Первыми выскочили из сеней Козловцев и Морозенко и кинулись в разные стороны. За ними выбежали другие. Немцы открыли сосредоточенную стрельбу по дверям, но было уже поздно. С двух сторон их поливали свинцом из автоматов. Беспорядочно отстреливаясь, гитлеровцы столпились около автомашины. Кругом трещали выстрелы.
Ксения, Таня, Морозенко и еще один партизан бежали в глубь сада. Вдруг Таня, словно споткнувшись, упала на землю.
— Шо з тобою, голуба? — тяжело дыша, нагнулся к ней дед.
— Танюша! — бросилась к подруге Ксения.
— Кажется, я ранена… в ногу…
Таню подняли, подхватили под руки и снова побежали. Воздух потрясли два взрыва: как видно, партизаны подкинули под машину гитлеровцев противотанковые гранаты. Опять затрещали автоматы. Это продолжалось минут десять. Сплошной гул выстрелов оборвался двумя короткими очередями, и все стихло.
Ксения, Морозенко и один из партизан, поддерживая Таню, пересекли улицу и остановились около какого-то сарая.
— Тяжело тебе?
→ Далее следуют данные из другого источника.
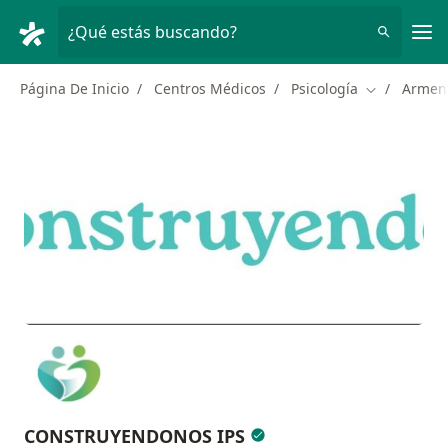
Men
¿Qué estás buscando?
Página De Inicio
Centros Médicos
Psicología
Armen
Cambiar de 
CONSTRUYENDONOS IPS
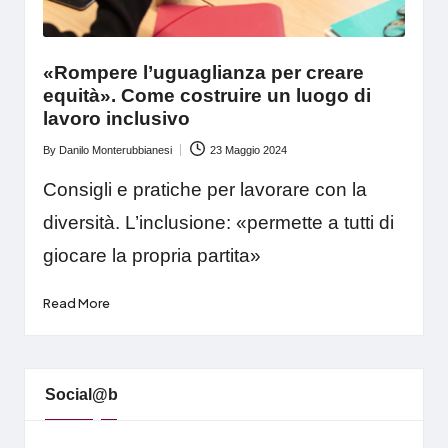
«Rompere l’uguaglianza per creare
equità». Come costruire un luogo di
lavoro inclusivo
By
Danilo Monterubbianesi
23 Maggio 2024
Posted
by
Consigli e pratiche per lavorare con la
diversità. L’inclusione: «permette a tutti di
giocare la propria partita»
Read More
Social@b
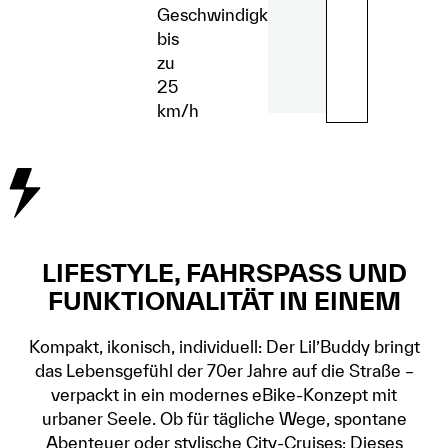
Geschwindigkeiten
bis
zu
25
km/h
LIFESTYLE, FAHRSPASS UND
FUNKTIONALITÄT IN EINEM
Kompakt, ikonisch, individuell: Der Lil’Buddy bringt
das Lebensgefühl der 70er Jahre auf die Straße –
verpackt in ein modernes eBike-Konzept mit
urbaner Seele. Ob für tägliche Wege, spontane
Abenteuer oder stylische City-Cruises: Dieses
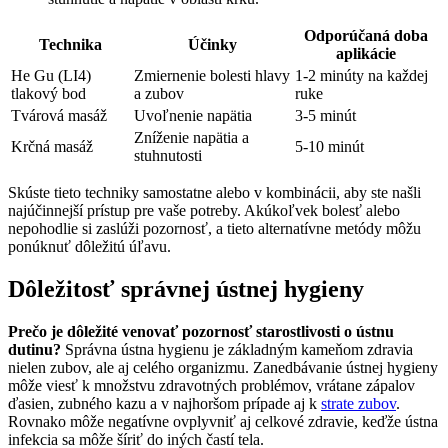
Odporúčaná doba⁤
Technika
Účinky
aplikácie
He Gu (LI4)
Zmiernenie bolesti hlavy
1-2 ⁣minúty⁣ na každej
tlakový bod
a zubov
ruke
Tvárová masáž
Uvoľnenie napätia
3-5 minút
Zníženie napätia a
Krčná masáž
5-10 minút
stuhnutosti
Skúste tieto techniky samostatne alebo⁣ v kombinácii, aby ste našli
najúčinnejší prístup‍ pre vaše potreby. Akúkoľvek bolesť alebo
nepohodlie si zaslúži pozornosť, a tieto alternatívne metódy môžu
ponúknuť dôležitú úľavu.
Dôležitosť správnej ústnej hygieny
Prečo je dôležité venovať pozornosť starostlivosti o ústnu
‍dutinu?
Správna⁣ ústna hygienu je základným ‌kameňom ‌zdravia
nielen zubov, ale aj celého organizmu. Zanedbávanie ústnej hygieny
môže viesť k množstvu⁣ zdravotných problémov, vrátane zápalov
ďasien, zubného kazu a v najhoršom‌ prípade aj⁣ k
strate zubov
.
Rovnako môže negatívne ovplyvniť aj ​celkové zdravie, keďže ústna
infekcia sa môže šíriť do iných častí tela.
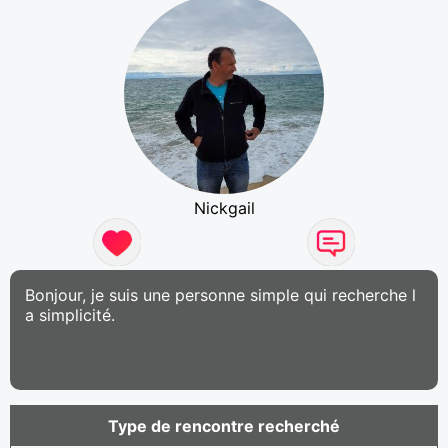
Nickgail
Bonjour, je suis une personne simple qui recherche l
a simplicité.
Type de rencontre recherché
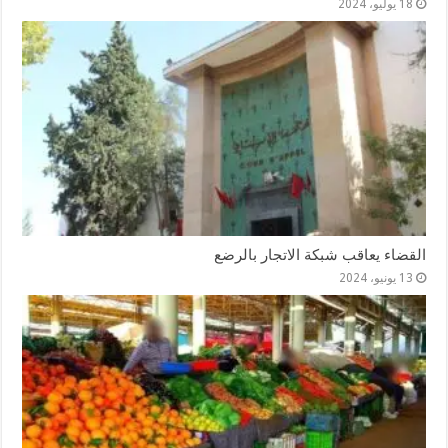
18 يوليو، 2024
القضاء يعاقب شبكة الاتجار بالرضع
13 يونيو، 2024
Больно?
— Ногу уже не больно, руку больно, вот которую ты держишь. — Таня хотела пошевелить левой рукой, но не могла. — Пустите меня, я немного полежу.
— Ни, голуба, лежать неможна, неможна лежать, — возразил Морозенко. — Нам треба бигты до хутора. Грицько! — позвал он.
Сильными руками Грицько обхватил Таню, хотел поднять.
— Подожди, Грицько, — попросила Ксения. — Я не могу больше идти с вами.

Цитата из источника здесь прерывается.